Just using some rough numbers and assumptions: an 18-year-old starting out with zero KiwiSaver balance and a $60,000 initial income, putting the minimum 3 per cent employee contribution with their employer’s 3 per cent match into a high growth fund, could be looking at just over $500,000 balance in retirement. Alongside the NZ Super benefit of around $500 per week, this nest egg will allow them to afford the “choices” lifestyle described by the Massey research.
So, we know that even if NZ Super continues as-is (unlikely in my opinion), KiwiSaver will help plug the retirement gap.
Or, if you plan a bit smarter, potentially even replace the need to rely on a government pension in retirement. But how can we get the best “bang for our buck” with KiwiSaver?
Consider the variables
There are several variables that will affect the outcome here, a major being the benefit of time. Like me, many reading this article won’t have been enrolled in the KiwiSaver scheme since 18, and this means we don’t have a 40-plus year career to take advantage of when it comes to KiwiSaver accumulation. Regardless, the earlier we start (and have more money invested in the markets), the more our money has the potential to grow.
Contribution rates can also play a big factor, and using Sorted.org’s KiwiSaver tool can again come in handy here – just doubling the contribution rate from 3 per cent to 6 per cent alongside the working life calculations I did earlier adds almost $200,000 to the imaginary retirement balance.
This power of higher regular contributions is something not well understood or considered by many Kiwis. Fund types are a third variable that can affect your long-term balance, with (in my opinion) too many Kiwis in lower-risk and consequently lower average return funds, despite having 10-plus year investment horizons.
Fees can also play a big part when it comes to your future KiwiSaver balance, something that I (working for a low-fee fund manager) am passionate about.
But that’s a topic for another day. And something to consider when it comes to ensuring you’re with the right KiwiSaver provider for you, alongside the even more important choices around fund type and contribution rates.
Take control
The crux of it is, we have more control when it comes to KiwiSaver than many think. Optimising how you manage your KiwiSaver during your working life could have a huge impact on your position at retirement, regardless of whether that’s near or far.
While there are a range of investment options to consider when it comes to planning for your retirement, KiwiSaver is a key tool to integrate into your financial planning.
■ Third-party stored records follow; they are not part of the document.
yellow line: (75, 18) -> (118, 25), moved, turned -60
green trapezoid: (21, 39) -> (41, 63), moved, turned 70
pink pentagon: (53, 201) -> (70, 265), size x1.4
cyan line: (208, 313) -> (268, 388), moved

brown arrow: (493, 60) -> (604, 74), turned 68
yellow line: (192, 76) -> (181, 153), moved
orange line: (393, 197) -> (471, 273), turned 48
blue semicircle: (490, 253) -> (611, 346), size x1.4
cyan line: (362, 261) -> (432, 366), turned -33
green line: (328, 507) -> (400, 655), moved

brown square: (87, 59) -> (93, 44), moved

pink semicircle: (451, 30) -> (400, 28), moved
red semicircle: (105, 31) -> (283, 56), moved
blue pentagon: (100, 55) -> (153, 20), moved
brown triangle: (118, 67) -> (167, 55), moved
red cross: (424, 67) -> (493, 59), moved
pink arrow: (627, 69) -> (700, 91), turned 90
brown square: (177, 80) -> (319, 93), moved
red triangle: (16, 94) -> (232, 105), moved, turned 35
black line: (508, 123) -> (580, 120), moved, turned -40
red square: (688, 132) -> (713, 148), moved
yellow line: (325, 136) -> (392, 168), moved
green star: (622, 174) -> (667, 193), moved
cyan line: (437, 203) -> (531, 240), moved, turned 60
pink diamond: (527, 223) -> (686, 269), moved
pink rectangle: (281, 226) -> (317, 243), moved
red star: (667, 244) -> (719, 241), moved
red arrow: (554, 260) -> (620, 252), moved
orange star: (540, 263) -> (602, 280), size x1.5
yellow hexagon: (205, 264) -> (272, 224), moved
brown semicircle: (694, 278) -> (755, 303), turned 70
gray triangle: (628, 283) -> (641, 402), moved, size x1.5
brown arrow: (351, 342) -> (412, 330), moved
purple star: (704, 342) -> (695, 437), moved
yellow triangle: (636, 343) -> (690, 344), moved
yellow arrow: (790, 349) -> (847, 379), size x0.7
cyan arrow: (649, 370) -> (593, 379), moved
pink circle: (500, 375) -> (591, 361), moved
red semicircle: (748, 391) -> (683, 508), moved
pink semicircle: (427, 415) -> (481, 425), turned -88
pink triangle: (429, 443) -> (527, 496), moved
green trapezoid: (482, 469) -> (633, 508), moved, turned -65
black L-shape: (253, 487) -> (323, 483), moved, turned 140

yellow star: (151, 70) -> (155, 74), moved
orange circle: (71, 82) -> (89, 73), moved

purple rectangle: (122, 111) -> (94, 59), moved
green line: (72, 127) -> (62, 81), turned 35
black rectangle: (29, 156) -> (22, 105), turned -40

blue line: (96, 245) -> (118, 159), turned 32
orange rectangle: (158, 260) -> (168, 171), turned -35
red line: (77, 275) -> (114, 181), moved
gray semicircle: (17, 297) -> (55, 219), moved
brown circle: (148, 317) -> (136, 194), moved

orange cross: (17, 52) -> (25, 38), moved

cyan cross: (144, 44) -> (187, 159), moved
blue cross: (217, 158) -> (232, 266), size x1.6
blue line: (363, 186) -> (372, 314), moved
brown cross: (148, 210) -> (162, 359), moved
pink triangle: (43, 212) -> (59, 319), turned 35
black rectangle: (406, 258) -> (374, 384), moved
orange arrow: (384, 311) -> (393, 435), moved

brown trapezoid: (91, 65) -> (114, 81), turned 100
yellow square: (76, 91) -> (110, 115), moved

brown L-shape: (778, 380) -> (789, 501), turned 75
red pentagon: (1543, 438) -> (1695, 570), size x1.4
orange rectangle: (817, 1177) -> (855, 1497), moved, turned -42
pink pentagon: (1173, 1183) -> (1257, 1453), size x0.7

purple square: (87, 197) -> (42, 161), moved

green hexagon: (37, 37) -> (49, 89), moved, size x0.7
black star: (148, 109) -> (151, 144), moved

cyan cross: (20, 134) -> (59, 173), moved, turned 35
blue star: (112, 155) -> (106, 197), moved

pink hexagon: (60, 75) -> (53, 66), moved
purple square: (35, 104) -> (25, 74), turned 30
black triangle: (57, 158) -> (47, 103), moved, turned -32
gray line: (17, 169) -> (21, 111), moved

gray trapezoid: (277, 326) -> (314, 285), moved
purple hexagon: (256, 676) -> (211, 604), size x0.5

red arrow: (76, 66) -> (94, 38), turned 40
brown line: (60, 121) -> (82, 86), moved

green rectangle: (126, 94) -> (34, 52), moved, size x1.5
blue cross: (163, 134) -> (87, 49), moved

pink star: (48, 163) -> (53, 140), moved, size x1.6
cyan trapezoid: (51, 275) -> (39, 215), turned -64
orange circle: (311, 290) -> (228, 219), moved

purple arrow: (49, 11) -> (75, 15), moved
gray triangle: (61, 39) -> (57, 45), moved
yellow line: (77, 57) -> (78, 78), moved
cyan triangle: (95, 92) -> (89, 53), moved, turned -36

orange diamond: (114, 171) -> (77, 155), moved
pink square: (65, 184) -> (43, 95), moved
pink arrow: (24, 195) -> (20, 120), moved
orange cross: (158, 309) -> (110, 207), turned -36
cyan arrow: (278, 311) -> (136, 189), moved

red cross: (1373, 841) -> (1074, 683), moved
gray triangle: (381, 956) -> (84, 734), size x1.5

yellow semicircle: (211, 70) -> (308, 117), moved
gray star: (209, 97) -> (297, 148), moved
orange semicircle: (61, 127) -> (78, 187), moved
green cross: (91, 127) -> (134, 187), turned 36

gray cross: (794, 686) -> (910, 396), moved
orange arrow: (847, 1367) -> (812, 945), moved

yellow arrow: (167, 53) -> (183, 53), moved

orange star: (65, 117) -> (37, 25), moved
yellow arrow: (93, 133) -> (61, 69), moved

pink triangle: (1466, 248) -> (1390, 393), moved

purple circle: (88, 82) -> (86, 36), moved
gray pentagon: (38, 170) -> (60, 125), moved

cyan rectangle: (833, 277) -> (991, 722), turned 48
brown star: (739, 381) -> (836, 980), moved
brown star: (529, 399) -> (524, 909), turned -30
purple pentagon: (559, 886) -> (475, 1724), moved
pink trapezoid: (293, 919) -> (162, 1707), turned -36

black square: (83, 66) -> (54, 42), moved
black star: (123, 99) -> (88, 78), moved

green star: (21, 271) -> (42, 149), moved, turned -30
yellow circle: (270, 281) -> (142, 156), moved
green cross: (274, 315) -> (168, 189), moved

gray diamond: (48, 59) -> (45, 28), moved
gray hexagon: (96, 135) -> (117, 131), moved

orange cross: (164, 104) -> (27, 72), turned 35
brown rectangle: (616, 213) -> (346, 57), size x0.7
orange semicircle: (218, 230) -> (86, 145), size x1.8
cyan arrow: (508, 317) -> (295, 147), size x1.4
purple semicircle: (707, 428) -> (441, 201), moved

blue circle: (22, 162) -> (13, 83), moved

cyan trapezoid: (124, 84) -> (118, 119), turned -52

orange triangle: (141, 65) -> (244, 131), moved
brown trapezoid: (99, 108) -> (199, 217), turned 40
The built-in advantages around employer and government contributions give investors a huge advantage in terms of ROI, and there are many levers you can pull to maximise your projected balance at retirement.
KiwiSaver’s inaccessibility is also handy for avoiding ransacking savings outside of absolute hardship – meaning that it’s a great vehicle for long-term wealth building. So, I highly encourage you, if you’re reading this, to take a moment to review your own KiwiSaver situation, ensure you’re making the most of what’s available to you, and if possible, increasing your own contributions now (not later!) to help secure your financial future.